Chief executive of the charity 4Children

Previous chancellors have often focused on bricks and mortar as a way of regenerating the country, but this chancellor is putting people first - understanding that investing in childcare and wider children's services has a positive impact on the lives of children and parents. However, these need to be the starting points, not the end.

Mark Wood

Chairman of the Museums, Libraries and Archives Council

It looks as if it's good news for museums. We've got the message across that Renaissance in the regions [the scheme to revitalise regional museums] is producing tangible results. We're meeting a lot of government targets in helping the education process and helping community regeneration ... We're very pleased the Treasury has recognised that.

Mike Aaronson

Director of Save the Children

This is a significant and welcome announcement.

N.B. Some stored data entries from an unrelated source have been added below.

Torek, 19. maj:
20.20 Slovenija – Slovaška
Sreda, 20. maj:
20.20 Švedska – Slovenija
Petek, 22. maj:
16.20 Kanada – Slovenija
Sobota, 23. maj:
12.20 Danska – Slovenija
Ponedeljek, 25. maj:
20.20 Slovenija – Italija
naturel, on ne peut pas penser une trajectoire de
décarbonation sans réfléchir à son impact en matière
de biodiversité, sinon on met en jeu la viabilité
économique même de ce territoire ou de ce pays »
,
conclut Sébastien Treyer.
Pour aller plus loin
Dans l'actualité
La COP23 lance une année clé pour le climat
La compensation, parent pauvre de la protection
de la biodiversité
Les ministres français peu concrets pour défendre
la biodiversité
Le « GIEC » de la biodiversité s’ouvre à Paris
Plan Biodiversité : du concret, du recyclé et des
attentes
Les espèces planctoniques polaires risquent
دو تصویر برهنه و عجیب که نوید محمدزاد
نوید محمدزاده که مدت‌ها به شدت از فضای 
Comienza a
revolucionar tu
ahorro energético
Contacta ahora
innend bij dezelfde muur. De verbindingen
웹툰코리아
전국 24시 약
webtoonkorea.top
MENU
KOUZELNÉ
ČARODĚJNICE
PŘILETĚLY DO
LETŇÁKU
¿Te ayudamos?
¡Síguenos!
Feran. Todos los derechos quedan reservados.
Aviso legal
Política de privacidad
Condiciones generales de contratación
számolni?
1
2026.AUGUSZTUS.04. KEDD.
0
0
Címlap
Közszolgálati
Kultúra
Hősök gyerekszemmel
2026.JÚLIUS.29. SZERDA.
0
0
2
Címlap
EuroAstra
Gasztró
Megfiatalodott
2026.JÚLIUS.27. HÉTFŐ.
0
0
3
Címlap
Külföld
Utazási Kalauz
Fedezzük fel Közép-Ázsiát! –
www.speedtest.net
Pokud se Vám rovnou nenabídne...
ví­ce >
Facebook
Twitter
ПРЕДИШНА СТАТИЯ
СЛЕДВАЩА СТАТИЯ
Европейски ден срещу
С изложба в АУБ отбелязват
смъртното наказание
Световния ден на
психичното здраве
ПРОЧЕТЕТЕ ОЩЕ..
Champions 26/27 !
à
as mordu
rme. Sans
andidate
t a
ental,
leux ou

The increased aid in the next three years will deliver real help to the world's poorest people. If the Chancellor is committed to meeting the 0.7 target by 2013, this is a very positive step forward. We will be looking for a clear manifesto commitment to this effect later this year and will be pressing all political parties to do the same.

Jonathan Stearn

Director of End Child Poverty

The Government's spending review and child poverty review recognise the need for a UK-wide strategy if child poverty is to be ended in a generation. By increasing the number of new children's centres from 1,700 to 2,500, the Chancellor is acknowledging the need to act to support all children living in poverty, not just those in the most deprived areas.